AoAH Day 7: Converting between JSON and Yaml with yamlt / Dec 2025
After the excitement of building an entire
Approach
I used all the previous tricks learnt so far, with all the dependent libraries available in the source tree for the agent to browse. The source code to jsont was absolutely essential, since the agent needed to learn how to traverse the jsont codecs to build a different (yaml) translator.
One thing that was essential was guidance on how to do certain conversions where the results are ambiguous. For example, null handling in Yaml is much more permissive than in JSON, so I opted for any dictionary or array types to resolve nulls in the Yaml to the empty dictionary. It would also be ok to just raise an error in that case, but it seems safer to try to recover from what a human might do.
Tests
As before, cram tests are a very effective way of exercising codepaths. I got the agent to generate a comprehensive suite of cram tests that do things like:
Encode arrays to JSON and YAML formats
$ test_arrays encode
JSON: {"numbers":[1,2,3,4,5],"strings":["hello","world"]}
YAML Block:
numbers:
- 1
- 2
- 3
- 4
- 5
strings:
- hello
- world
YAML Flow: {numbers: [1, 2, 3, 4, 5], strings: [hello, world]}
And also negative results:
Attempting to decode an object file with an array codec should fail
$ test_arrays int ../data/objects/simple.yml
JSON: int_array: ERROR: Missing member values in Numbers object
File "-", line 1, characters 0-28:
YAML: int_array: ERROR: Missing member values in Numbers object
File "-":
Which is a convenient way of checking that location tracking is working.
Results
This all worked fairly straightforwardly. The Yamlt interface even includes support for multidocument Yaml files:
val decode_all :
?layout:bool ->
?locs:bool ->
?file:Jsont.Textloc.fpath ->
?max_depth:int ->
?max_nodes:int ->
'a Jsont.t ->
Bytes.Reader.t ->
('a, string) result Seq.t
(** [decode_all t r] decodes all documents from a multi-document YAML stream.
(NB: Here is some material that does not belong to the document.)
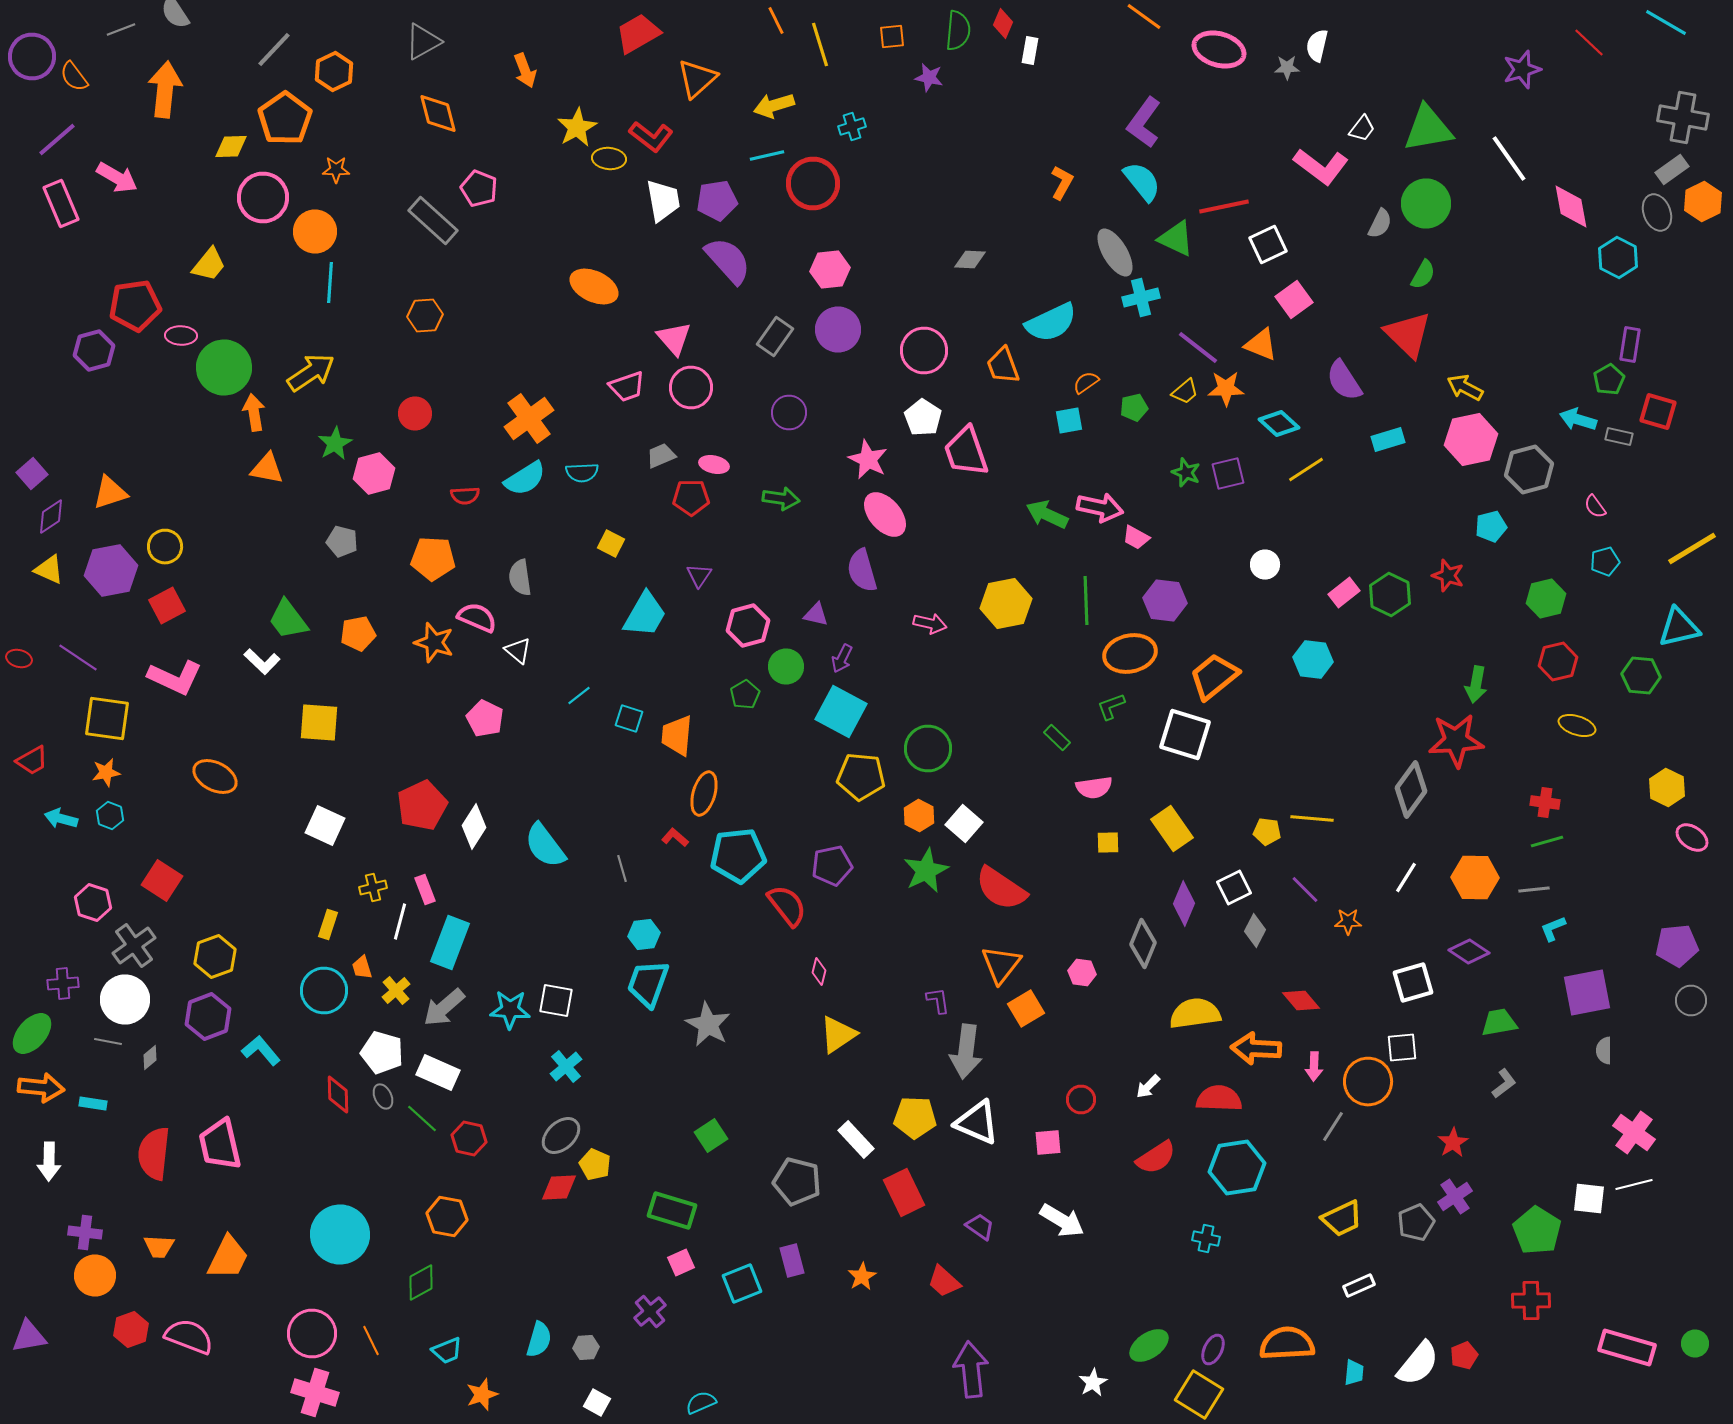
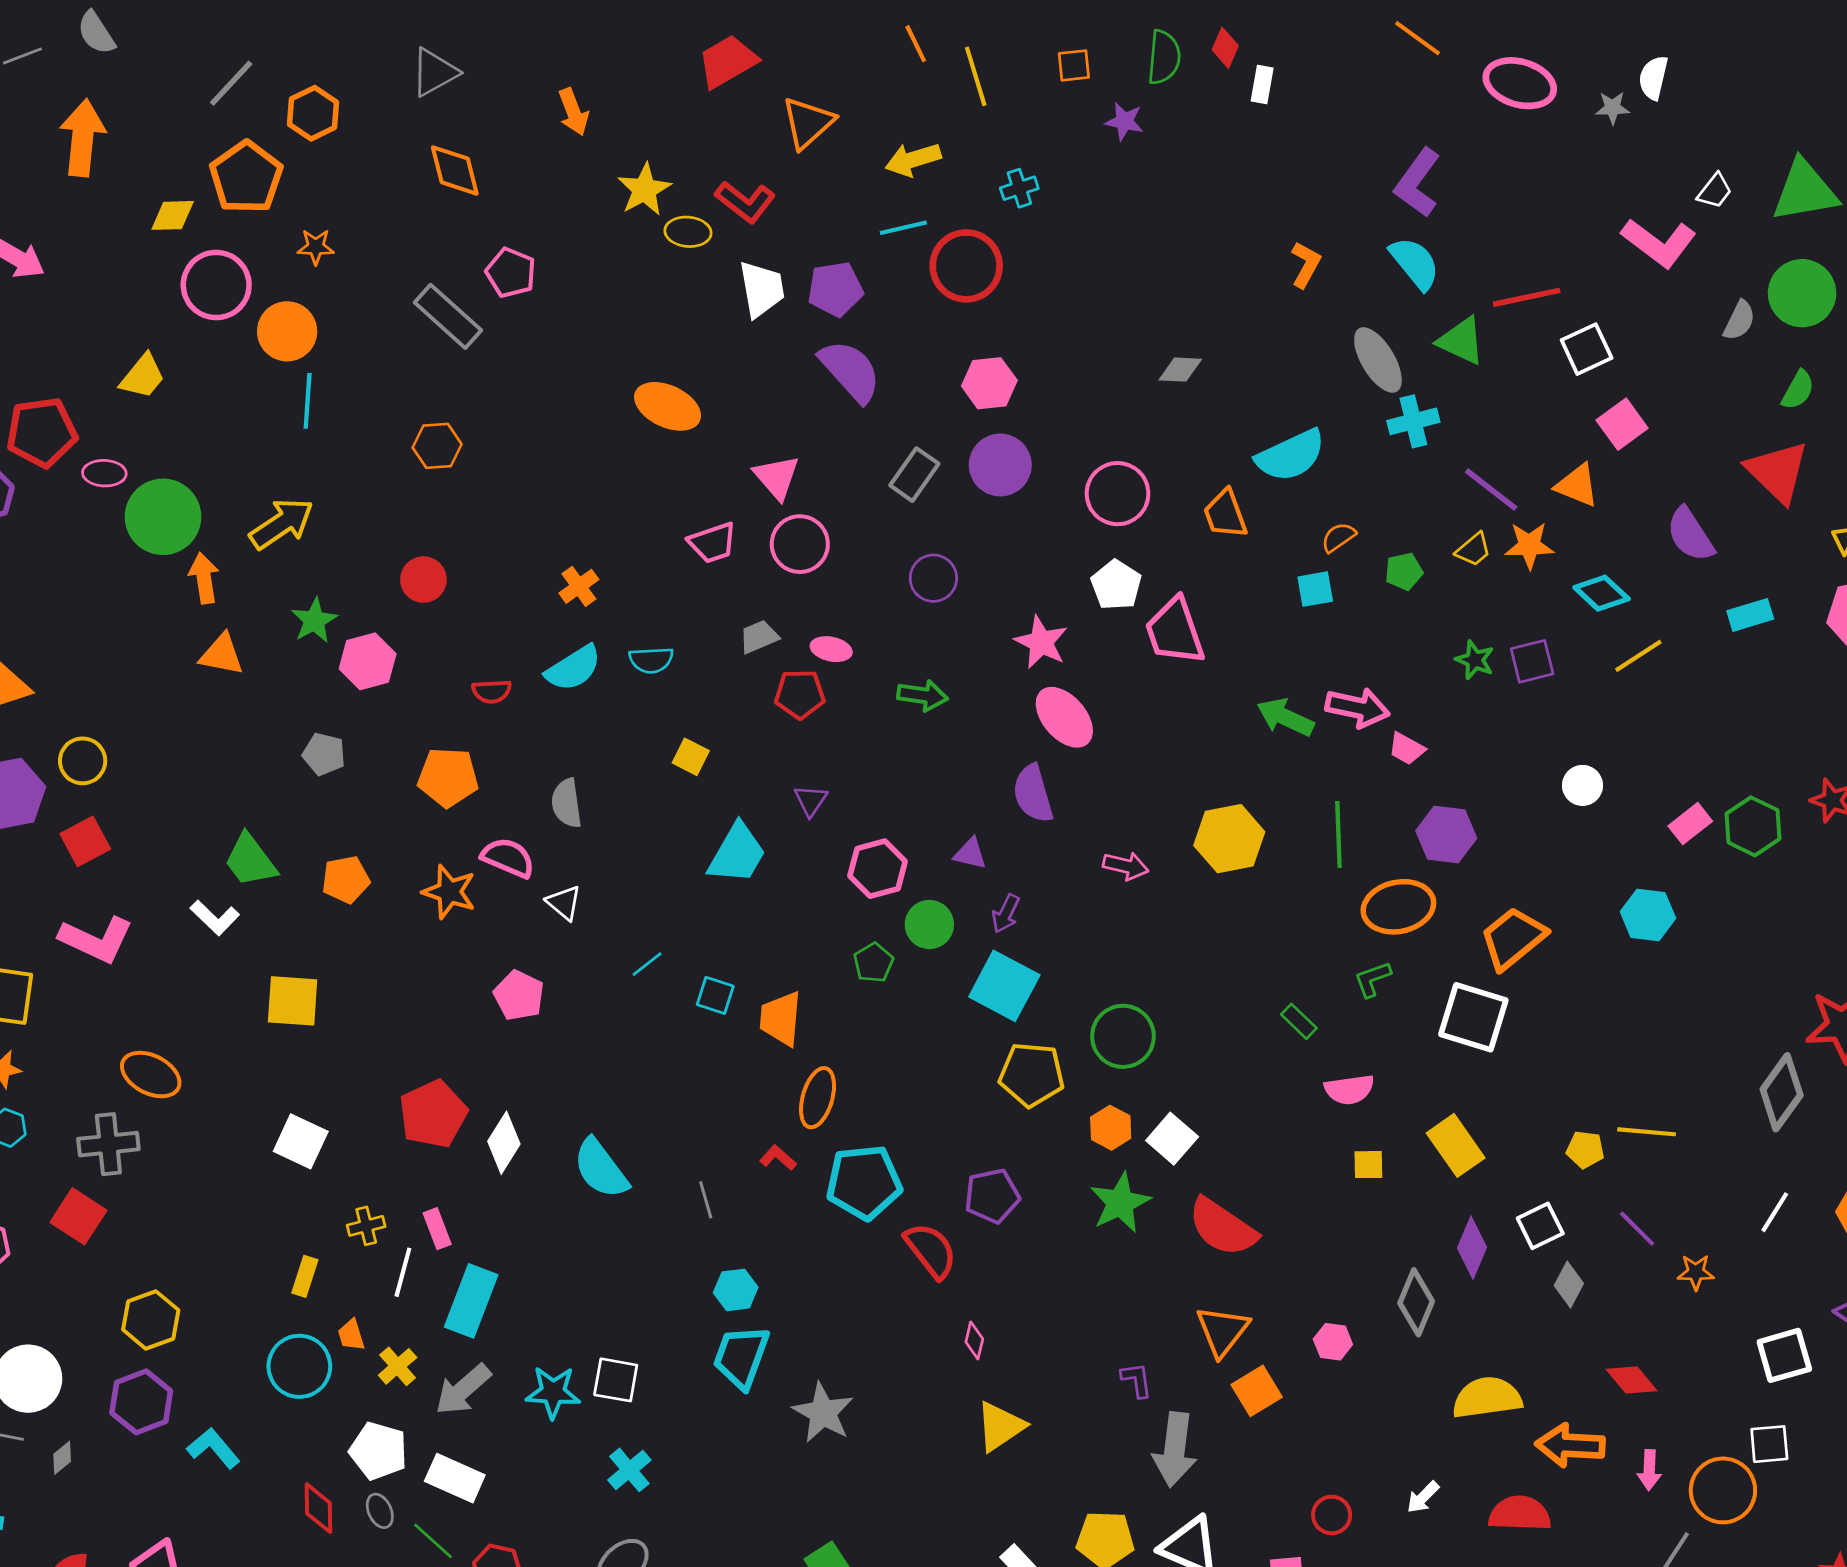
orange cross: (529, 418) -> (579, 586), size x0.6
gray cross: (134, 946) -> (108, 1144), moved, turned 30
Returns a sequence where each element is a result of decoding one document.
Parameters are as in {!val-decode}. Use this for YAML streams containing
multiple documents separated by [---]. *)
There's a lot going on this function, but it's easy to use. The optional parameters control details like Yaml layout and location tracking and defence against billion laughs attacks, but ultimately accept the jsont codec and a Yaml bytesrw source and give the result back as a lazy Seq.t.
Reflections
Using this library is very easy. The example code illustrates this:
module Config = struct
type t = { name : string; port : int }
let make name port = { name; port }
let jsont =
Jsont.Object.map ~kind:"Config" make
|> Jsont.Object.mem "name" Jsont.string ~enc:(fun c -> c.name)
|> Jsont.Object.mem "port" Jsont.int ~enc:(fun c -> c.port)
|> Jsont.Object.finish
end
(* Use the same codec for both JSON and YAML *)
let from_json = Jsont_bytesrw.decode_string Config.jsont json_str
let from_yaml = Yamlt.decode_string Config.jsont yaml_str
I've started using yamlt in my website code without issue. It's very convenient being able to describe a format as a jsont codec (which take care of conversion to OCaml types and a concrete wire format), but then also exposing this as Yaml for easier human editing. The line number tracking means that it's much easier for me to trace back errors, thanks to jsont being so careful about this in its implementation and interface.